New corridors linking LNG terminals in Poland, Greece and Croatia direct American and Qatari gas deep into the continent. (Philip Klimaszewski/Reuters)

This shift is most evident in Central and Eastern Europe, where countries that once relied on Russian pipelines are moving west. New corridors linking LNG terminals in Poland, Greece and Croatia direct American and Qatari gas deep into the continent. Countries such as Ukraine, Romania and Slovakia – long vulnerable to supply disruptions – are drafting contracts that would have been unthinkable just a few years ago.

“Central and Eastern Europe was the most vulnerable because it has historically been almost 100% dependent on Russian gas,” said Aura Sabados, senior energy analyst at the Center for European Policy Analysis. “Now we see companies in those markets securing US LNG through new routes, particularly through Poland and the southern corridors through Greece.”

In Athens last week, executives from major U.S. producers met with regional buyers from Greece, Poland and Ukraine to finalize new supply deals — the clearest sign yet that Europe’s energy axis has shifted. American gas now flows through the same infrastructure that once carried Russian fuel, and the geopolitical balance has shifted with it.

For the Kremlin, the death toll is rising. Energy exports once financed a third of Russia’s budget, but the loss of its most profitable markets has forced Moscow to sell oil and gas to China and India at deep discounts. Analysts say the country’s energy sector – once the backbone of its geopolitical power – has become a liability, exposing its dependence on fewer, less profitable buyers.
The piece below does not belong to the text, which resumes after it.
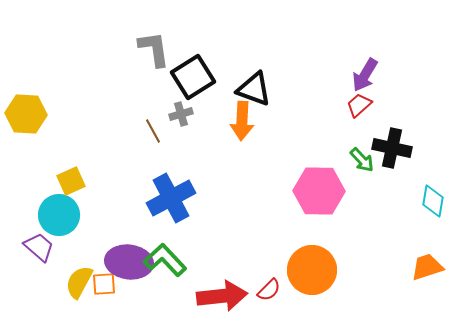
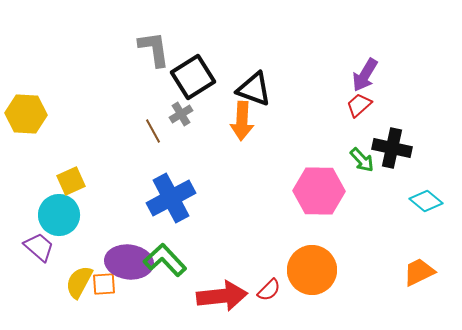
gray cross: rotated 15 degrees counterclockwise
cyan diamond: moved 7 px left; rotated 60 degrees counterclockwise
orange trapezoid: moved 8 px left, 5 px down; rotated 8 degrees counterclockwise
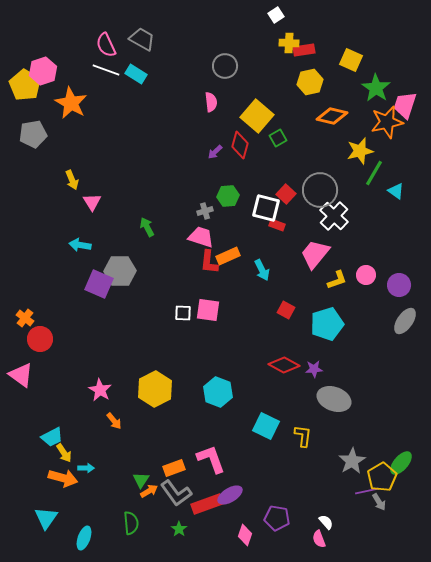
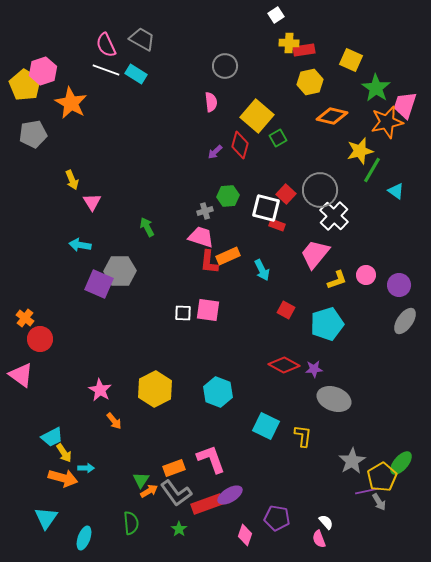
green line at (374, 173): moved 2 px left, 3 px up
Natural gas tank in gas plant with EU flag.

The United States has significantly increased LNG exports to Europe. (Anton Zubchevsky/iStock/Getty)

Greece has emerged as a major gateway for American gas. On November 7, Athens signed its first long-term deal with US export company Venture Global to import at least 700 million cubic meters per year starting in 2030. The 20-year agreement, led by Depa Commercial and Actor Group, could extend it to two billion cubic meters per year and allow Greece to re-export gas north through the Balkans towards Ukraine.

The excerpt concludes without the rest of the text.